**The records**.

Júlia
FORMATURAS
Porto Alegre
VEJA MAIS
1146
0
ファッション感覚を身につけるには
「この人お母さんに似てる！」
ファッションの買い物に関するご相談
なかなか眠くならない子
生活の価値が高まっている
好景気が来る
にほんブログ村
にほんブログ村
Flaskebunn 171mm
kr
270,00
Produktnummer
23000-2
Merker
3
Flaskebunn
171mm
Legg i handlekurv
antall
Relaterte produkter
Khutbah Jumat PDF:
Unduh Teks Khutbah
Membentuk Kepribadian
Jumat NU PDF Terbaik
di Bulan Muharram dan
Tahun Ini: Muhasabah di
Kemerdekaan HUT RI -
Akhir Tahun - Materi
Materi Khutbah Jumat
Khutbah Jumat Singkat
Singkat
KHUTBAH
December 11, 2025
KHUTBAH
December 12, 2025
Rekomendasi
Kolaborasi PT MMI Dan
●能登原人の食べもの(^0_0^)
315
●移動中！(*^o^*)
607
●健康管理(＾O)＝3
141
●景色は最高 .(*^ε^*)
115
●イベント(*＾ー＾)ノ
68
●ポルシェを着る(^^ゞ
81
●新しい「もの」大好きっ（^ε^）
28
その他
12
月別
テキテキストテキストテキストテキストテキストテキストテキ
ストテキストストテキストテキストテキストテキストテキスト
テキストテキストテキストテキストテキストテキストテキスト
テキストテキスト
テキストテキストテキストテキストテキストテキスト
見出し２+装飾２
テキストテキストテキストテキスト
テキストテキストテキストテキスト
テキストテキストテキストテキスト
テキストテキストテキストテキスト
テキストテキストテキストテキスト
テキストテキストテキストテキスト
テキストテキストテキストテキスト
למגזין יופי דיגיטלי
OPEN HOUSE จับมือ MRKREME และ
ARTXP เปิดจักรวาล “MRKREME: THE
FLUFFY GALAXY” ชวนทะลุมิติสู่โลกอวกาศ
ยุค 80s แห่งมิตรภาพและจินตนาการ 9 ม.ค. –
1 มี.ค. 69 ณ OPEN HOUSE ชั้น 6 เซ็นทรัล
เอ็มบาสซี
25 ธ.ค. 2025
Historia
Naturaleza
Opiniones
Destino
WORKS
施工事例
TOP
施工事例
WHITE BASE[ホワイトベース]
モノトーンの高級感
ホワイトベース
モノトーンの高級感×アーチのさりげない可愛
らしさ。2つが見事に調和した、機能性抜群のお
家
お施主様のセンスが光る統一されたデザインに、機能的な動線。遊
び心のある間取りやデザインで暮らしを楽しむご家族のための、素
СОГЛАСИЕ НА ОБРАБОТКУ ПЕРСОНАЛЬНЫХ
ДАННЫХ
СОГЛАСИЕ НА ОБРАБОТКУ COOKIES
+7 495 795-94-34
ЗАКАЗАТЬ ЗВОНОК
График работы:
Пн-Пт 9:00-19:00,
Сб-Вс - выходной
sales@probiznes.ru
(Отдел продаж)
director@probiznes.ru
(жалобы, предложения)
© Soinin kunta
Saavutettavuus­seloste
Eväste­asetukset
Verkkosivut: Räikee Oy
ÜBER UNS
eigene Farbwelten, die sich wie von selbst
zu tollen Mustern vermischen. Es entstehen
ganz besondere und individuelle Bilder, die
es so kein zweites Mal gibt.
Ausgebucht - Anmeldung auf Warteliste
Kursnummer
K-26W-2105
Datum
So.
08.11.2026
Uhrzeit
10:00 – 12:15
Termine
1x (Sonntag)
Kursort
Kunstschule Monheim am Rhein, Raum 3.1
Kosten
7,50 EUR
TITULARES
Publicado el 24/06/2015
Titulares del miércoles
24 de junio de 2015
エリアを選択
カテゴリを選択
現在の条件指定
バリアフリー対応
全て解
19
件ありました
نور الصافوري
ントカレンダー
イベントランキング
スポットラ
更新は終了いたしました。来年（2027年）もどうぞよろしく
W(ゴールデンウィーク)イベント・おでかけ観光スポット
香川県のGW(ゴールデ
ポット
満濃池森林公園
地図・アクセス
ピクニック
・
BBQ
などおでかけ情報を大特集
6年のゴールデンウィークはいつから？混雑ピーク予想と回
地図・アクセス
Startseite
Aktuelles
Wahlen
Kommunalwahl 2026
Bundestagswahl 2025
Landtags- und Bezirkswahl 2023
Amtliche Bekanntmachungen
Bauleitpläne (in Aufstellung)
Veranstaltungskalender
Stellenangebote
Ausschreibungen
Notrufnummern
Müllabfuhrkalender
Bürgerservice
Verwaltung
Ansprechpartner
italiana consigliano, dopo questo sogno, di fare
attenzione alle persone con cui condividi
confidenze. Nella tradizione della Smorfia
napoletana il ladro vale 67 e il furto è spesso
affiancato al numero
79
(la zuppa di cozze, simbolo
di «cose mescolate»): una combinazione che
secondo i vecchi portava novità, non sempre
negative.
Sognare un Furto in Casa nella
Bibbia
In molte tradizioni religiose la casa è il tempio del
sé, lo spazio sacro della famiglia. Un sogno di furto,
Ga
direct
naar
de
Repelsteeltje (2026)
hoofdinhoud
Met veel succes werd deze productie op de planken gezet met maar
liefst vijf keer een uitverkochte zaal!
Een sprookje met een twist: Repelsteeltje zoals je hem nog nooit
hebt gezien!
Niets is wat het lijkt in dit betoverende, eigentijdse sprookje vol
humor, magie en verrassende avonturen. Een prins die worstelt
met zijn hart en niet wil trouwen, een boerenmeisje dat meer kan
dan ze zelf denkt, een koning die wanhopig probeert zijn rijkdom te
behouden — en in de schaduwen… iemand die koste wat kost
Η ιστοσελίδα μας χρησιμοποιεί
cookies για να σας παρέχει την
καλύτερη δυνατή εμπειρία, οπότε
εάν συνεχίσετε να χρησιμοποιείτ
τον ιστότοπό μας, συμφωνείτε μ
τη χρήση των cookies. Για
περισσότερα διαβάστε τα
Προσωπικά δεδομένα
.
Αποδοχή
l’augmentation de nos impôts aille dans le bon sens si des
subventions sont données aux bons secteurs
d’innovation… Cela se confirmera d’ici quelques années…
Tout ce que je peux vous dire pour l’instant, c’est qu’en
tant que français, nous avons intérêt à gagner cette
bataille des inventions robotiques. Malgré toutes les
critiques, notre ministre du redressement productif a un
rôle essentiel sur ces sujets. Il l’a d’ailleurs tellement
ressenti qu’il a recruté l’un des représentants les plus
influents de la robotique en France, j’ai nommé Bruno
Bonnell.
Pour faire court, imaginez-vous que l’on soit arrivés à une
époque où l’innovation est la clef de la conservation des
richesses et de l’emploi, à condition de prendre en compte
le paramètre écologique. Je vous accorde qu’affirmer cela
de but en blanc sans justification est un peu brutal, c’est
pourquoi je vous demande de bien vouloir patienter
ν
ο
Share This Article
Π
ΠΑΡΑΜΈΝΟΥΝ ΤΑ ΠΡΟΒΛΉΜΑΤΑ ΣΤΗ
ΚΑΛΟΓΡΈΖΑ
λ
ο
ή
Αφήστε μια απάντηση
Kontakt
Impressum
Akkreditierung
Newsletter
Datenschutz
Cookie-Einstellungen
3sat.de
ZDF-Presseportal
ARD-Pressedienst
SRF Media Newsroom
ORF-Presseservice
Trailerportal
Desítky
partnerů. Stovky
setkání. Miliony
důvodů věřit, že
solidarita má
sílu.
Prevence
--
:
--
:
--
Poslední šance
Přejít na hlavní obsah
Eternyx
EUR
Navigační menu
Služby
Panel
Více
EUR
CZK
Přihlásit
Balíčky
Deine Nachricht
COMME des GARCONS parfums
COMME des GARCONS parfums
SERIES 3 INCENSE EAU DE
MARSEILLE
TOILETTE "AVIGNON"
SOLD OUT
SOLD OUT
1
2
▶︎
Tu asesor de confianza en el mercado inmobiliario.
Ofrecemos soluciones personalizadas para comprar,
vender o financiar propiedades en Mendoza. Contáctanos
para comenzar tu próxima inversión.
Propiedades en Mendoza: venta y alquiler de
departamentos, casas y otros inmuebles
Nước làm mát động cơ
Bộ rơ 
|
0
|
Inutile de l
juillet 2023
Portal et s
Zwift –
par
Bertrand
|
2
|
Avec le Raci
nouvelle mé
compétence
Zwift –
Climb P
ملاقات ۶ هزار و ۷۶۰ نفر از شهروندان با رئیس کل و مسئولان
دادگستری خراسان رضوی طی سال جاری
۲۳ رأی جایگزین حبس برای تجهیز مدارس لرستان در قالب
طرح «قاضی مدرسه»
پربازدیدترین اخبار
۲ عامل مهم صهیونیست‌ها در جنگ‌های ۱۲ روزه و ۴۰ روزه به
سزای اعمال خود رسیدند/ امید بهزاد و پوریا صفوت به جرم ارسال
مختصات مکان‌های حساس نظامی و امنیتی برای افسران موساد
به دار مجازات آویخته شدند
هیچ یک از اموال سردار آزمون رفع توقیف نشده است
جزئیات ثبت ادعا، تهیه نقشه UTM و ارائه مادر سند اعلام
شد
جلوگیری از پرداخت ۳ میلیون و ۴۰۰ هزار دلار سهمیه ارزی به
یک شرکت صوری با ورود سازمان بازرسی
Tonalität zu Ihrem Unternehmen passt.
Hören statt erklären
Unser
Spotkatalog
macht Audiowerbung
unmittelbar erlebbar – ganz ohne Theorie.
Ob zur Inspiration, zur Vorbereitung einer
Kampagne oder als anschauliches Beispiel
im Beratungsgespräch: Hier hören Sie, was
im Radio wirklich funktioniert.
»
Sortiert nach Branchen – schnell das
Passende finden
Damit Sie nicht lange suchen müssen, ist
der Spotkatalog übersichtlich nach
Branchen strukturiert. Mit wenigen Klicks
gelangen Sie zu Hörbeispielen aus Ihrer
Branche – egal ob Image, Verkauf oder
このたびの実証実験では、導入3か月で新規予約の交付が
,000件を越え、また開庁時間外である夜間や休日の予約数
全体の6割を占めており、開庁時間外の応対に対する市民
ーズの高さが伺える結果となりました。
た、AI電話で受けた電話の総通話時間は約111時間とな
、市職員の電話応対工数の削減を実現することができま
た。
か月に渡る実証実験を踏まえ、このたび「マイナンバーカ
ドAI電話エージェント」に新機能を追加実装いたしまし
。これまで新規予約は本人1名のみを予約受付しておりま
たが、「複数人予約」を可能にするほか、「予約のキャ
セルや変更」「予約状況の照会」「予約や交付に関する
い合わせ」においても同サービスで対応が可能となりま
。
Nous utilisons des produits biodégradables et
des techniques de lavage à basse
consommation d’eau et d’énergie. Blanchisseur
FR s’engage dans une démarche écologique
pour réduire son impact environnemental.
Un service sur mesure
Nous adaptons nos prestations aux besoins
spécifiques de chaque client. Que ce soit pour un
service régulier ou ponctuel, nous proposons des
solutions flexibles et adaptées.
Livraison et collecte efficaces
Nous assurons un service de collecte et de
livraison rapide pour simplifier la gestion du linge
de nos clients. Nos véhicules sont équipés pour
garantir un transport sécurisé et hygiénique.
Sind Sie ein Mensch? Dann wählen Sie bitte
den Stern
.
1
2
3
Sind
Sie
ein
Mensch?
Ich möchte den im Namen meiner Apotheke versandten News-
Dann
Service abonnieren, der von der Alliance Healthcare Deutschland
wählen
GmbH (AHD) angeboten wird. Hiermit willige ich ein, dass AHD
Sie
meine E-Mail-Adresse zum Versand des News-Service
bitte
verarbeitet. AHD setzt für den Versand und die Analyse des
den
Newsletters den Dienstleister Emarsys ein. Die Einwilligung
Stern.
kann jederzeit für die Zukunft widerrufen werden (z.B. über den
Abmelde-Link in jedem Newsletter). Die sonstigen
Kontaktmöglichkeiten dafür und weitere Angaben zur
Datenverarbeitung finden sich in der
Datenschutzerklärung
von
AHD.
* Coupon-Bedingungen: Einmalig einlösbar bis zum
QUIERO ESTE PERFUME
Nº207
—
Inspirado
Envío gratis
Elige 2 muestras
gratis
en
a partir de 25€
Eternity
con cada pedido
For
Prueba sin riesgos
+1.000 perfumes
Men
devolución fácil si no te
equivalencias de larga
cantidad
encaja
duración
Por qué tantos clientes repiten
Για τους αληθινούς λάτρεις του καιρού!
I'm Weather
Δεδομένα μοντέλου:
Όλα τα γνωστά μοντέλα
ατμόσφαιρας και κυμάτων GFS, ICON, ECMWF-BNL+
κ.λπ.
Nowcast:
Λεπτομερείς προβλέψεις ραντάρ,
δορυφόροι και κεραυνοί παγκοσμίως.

**Required work**. Using the records above, restate word for word the lines from the one with "ファッション感覚を身につけるには" through the one with "Tahun Ini: Muhasabah di", both included.

**Response**.
ファッション感覚を身につけるには
「この人お母さんに似てる！」
ファッションの買い物に関するご相談
なかなか眠くならない子
生活の価値が高まっている
好景気が来る
にほんブログ村
にほんブログ村
Flaskebunn 171mm
kr
270,00
Produktnummer
23000-2
Merker
3
Flaskebunn
171mm
Legg i handlekurv
antall
Relaterte produkter
Khutbah Jumat PDF:
Unduh Teks Khutbah
Membentuk Kepribadian
Jumat NU PDF Terbaik
di Bulan Muharram dan
Tahun Ini: Muhasabah di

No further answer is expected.